5. En cette année jubilaire, nous souvenant que le Christ “est la Tête du Corps, c'est-à-dire de l'Eglise” (Col 1, 18), nous devons chercher avec toujours plus d'ardeur à avancer résolument sur les chemins de l'unité voulue par lui pour ses disciples, dans un esprit de confiance et de fraternité. Ainsi notre témoignage commun rendra gloire à Dieu et sera davantage crédible aux yeux des hommes. Je prie le Père céleste pour qu'avec toutes les Eglises et Communautés ecclésiales, que je salue ici avec respect, se développent des relations sereines et fraternelles, dans la charité et la bonne volonté. Un tel climat de dialogue et de rapprochement aidera à trouver des solutions aux problèmes qui font encore obstacle à la pleine communion. Il favorisera aussi le respect des sensibilités propres à chaque communauté, ainsi que de leur façon spécifique d'exprimer la foi au Christ et de célébrer les sacrements, que les Eglises doivent réciproquement reconnaître comme étant administrés au nom du même Seigneur. En célébrant dans ce pèlerinage la Pâque du Seigneur, puissions-nous vivre la Pentecôte où tous les disciples rassemblés avec la Mère de Dieu accueillent l’Esprit Saint, qui nous réconcilie avec le Seigneur et qui est le principe d’unité et de force pour la mission, faisant de nous un seul corps, image du monde à venir !

6. Dès les origines, la vie spirituelle et intellectuelle s'est développée de façon remarquable dans l'Eglise en Egypte. Nous pouvons rappeler ici les illustres fondateurs du monachisme chrétien, Antoine, Pacôme et Macaire, et tant d'autres Patriarches, confesseurs, penseurs et docteurs qui sont la gloire de l'Eglise universelle. Aujourd'hui encore, les monastères demeurent des centres vivants de prière, d'étude et de méditation, dans la fidélité à l'antique tradition cénobitique et anachorétique de l'Eglise copte, rappelant que c’est le contact fidèle et prolongé avec le Seigneur qui est le ferment de la transformation des personnes et de la société entière. Ainsi, la vie avec Dieu fait resplendir la lumière sur nos visages d’hommes et éclaire le monde d’une clarté nouvelle, la vive flamme de l’amour.
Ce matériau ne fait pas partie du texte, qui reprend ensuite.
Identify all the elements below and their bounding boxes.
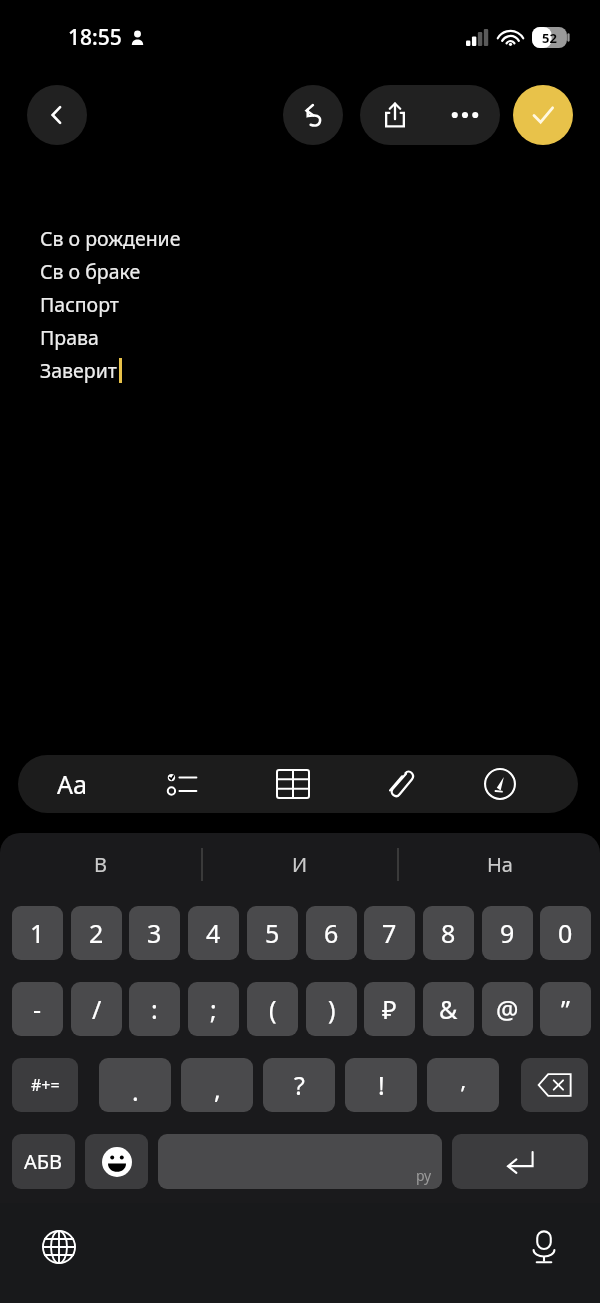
- button[interactable]: Back: [27, 85, 87, 145]
- button[interactable]: Change language: [30, 1218, 88, 1276]
- button[interactable]: Insert table: [253, 755, 333, 813]
- staticText: #+=: [31, 1074, 60, 1096]
- staticText: 9: [500, 916, 515, 950]
- button[interactable]: More options: [430, 85, 500, 145]
- staticText: На: [487, 851, 513, 878]
- button[interactable]: Emoji: [85, 1134, 148, 1189]
- button[interactable]: :: [129, 982, 180, 1036]
- button[interactable]: Checklist: [142, 755, 222, 813]
- staticText: (: [269, 992, 277, 1026]
- button[interactable]: .: [99, 1058, 171, 1112]
- button[interactable]: &: [423, 982, 474, 1036]
- staticText: :: [151, 992, 158, 1026]
- staticText: Св о рождение: [40, 225, 181, 252]
- button[interactable]: #+=: [12, 1058, 78, 1112]
- button[interactable]: ₽: [364, 982, 415, 1036]
- button[interactable]: 1: [12, 906, 63, 960]
- button[interactable]: 8: [423, 906, 474, 960]
- button[interactable]: (: [247, 982, 298, 1036]
- staticText: -: [33, 992, 42, 1026]
- staticText: 18:55: [68, 23, 122, 52]
- staticText: 1: [30, 916, 45, 950]
- button[interactable]: 6: [306, 906, 357, 960]
- staticText: /: [92, 992, 102, 1026]
- button[interactable]: 4: [188, 906, 239, 960]
- button[interactable]: -: [12, 982, 63, 1036]
- button[interactable]: 9: [482, 906, 533, 960]
- button[interactable]: ): [306, 982, 357, 1036]
- staticText: ’: [461, 1078, 465, 1108]
- staticText: АБВ: [24, 1148, 63, 1175]
- staticText: @: [496, 992, 519, 1026]
- staticText: Св о браке: [40, 258, 141, 285]
- button[interactable]: Aa: [32, 755, 112, 813]
- staticText: 5: [265, 916, 280, 950]
- button[interactable]: И: [200, 833, 400, 895]
- button[interactable]: 0: [540, 906, 591, 960]
- button[interactable]: ,: [181, 1058, 253, 1112]
- staticText: 2: [89, 916, 104, 950]
- button[interactable]: Enter: [452, 1134, 588, 1189]
- button[interactable]: Share: [360, 85, 430, 145]
- staticText: ₽: [382, 992, 397, 1026]
- staticText: Заверит: [40, 357, 117, 384]
- button[interactable]: Draw: [460, 755, 540, 813]
- staticText: 8: [441, 916, 456, 950]
- staticText: 7: [382, 916, 397, 950]
- staticText: 3: [147, 916, 162, 950]
- button[interactable]: Backspace: [521, 1058, 588, 1112]
- button[interactable]: 2: [71, 906, 122, 960]
- button[interactable]: В: [0, 833, 200, 895]
- button[interactable]: !: [345, 1058, 417, 1112]
- button[interactable]: Voice input: [515, 1218, 573, 1276]
- button[interactable]: Undo: [283, 85, 343, 145]
- staticText: 0: [558, 916, 573, 950]
- staticText: &: [439, 992, 458, 1026]
- button[interactable]: /: [71, 982, 122, 1036]
- staticText: 4: [206, 916, 221, 950]
- button[interactable]: @: [482, 982, 533, 1036]
- button[interactable]: 3: [129, 906, 180, 960]
- button[interactable]: ?: [263, 1058, 335, 1112]
- staticText: И: [292, 851, 308, 878]
- staticText: Aa: [57, 767, 88, 801]
- staticText: .: [132, 1074, 139, 1108]
- staticText: В: [94, 851, 107, 878]
- button[interactable]: 5: [247, 906, 298, 960]
- button[interactable]: На: [400, 833, 600, 895]
- staticText: Паспорт: [40, 291, 119, 318]
- button[interactable]: ”: [540, 982, 591, 1036]
- button[interactable]: Attach file: [359, 755, 439, 813]
- button[interactable]: Bold: [558, 755, 578, 813]
- staticText: ”: [561, 992, 570, 1026]
- staticText: ру: [416, 1166, 432, 1185]
- button[interactable]: ’: [427, 1058, 499, 1112]
- staticText: ;: [210, 992, 217, 1026]
- staticText: 6: [324, 916, 339, 950]
- staticText: ,: [214, 1072, 221, 1106]
- button[interactable]: Space: [158, 1134, 442, 1189]
- staticText: ): [328, 992, 336, 1026]
- staticText: ?: [294, 1068, 305, 1102]
- staticText: !: [378, 1068, 385, 1102]
- button[interactable]: Done: [513, 85, 573, 145]
- button[interactable]: 7: [364, 906, 415, 960]
- staticText: Права: [40, 324, 99, 351]
- staticText: 52: [542, 29, 557, 47]
- button[interactable]: АБВ: [12, 1134, 75, 1189]
- button[interactable]: ;: [188, 982, 239, 1036]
Accueillant aujourd'hui cet élan spirituel et apostolique qui leur a été transmis par leurs Pères dans la foi, que les jeunes soient attentifs aux appels du Seigneur qui les invite à marcher à sa suite, et qu'ils y répondent avec générosité en acceptant de s'engager soit dans le sacerdoce soit dans la vie consacrée active ou contemplative ! Par le témoignage de leur vie d'hommes et de femmes totalement donnée à Dieu et à leurs frères, fondée sur une expérience spirituelle intense, les personnes consacrées manifestent l'amour sans limites du Seigneur pour le monde !

7. C'est cet amour gratuit et sans exclusive que veut traduire l'engagement de l'Eglise catholique auprès du peuple égyptien dans les domaines de l'éducation, de la santé, des œuvres caritatives. La présence active de l'Eglise dans la formation intellectuelle et morale de la jeunesse est une longue tradition du Patriarcat copte catholique et du Vicariat latin. Par l'éducation des jeunes aux valeurs humaines, spirituelles et morales essentielles, dans le respect de la conscience de chacun, les institutions éducatives catholiques souhaitent apporter leur contribution à la promotion de la personne, particulièrement de la femme et de la famille; elles entendent aussi favoriser des relations amicales avec les musulmans afin que les membres de chacune des communautés s'efforcent sincèrement de se comprendre mutuellement et de promouvoir ensemble, pour tous les hommes, la justice sociale, les valeurs morales, la paix, le respect et la liberté.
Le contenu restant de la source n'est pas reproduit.